EXERCISE GOAL. Beginning at the line that contains "Wrap output in" and ending at the last line of the entries, write out each line exactly; include nothing outside that span.

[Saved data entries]
BEGIN
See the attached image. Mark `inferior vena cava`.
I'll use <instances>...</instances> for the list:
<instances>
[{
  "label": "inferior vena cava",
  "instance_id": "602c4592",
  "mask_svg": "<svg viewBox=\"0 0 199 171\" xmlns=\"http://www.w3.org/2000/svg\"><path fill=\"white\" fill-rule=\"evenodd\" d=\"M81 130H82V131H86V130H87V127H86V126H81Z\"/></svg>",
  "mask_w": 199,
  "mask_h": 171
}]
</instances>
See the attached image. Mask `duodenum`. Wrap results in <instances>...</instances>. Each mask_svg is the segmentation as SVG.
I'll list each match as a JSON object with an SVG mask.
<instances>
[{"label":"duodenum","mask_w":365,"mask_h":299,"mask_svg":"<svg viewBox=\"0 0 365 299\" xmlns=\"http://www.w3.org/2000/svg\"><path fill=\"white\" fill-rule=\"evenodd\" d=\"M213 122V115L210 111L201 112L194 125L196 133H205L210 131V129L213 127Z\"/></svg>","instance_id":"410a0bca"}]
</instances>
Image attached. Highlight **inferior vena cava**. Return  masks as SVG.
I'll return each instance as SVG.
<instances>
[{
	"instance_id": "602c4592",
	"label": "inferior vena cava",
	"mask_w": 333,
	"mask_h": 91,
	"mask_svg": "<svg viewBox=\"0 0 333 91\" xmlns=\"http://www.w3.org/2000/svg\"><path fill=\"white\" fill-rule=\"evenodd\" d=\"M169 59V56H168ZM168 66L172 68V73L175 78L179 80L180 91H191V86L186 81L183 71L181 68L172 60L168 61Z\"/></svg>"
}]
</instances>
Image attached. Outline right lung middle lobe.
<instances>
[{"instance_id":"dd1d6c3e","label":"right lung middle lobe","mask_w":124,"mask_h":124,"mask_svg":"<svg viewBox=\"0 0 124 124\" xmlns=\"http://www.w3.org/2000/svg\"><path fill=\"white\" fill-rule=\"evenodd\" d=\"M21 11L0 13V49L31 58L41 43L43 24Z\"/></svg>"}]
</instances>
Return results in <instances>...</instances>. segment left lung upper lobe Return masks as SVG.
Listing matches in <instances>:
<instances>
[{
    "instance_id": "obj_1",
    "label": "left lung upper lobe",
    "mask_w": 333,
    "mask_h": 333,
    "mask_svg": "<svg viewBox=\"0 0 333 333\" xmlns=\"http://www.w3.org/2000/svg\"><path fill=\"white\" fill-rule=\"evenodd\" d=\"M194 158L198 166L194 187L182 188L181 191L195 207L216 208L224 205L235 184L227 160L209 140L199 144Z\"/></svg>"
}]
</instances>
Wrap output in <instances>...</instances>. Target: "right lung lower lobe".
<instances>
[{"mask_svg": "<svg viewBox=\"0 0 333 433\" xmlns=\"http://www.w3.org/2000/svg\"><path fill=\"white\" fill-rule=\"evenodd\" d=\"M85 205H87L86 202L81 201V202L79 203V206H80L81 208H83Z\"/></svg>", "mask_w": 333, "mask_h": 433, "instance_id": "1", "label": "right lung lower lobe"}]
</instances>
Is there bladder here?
END
THE ANSWER.
Wrap output in <instances>...</instances>. Target: "right lung lower lobe".
<instances>
[{"mask_svg": "<svg viewBox=\"0 0 333 433\" xmlns=\"http://www.w3.org/2000/svg\"><path fill=\"white\" fill-rule=\"evenodd\" d=\"M85 205H87L86 202L81 201V202L79 203V206H80L81 208H83Z\"/></svg>", "mask_w": 333, "mask_h": 433, "instance_id": "1", "label": "right lung lower lobe"}]
</instances>
Is there bladder here?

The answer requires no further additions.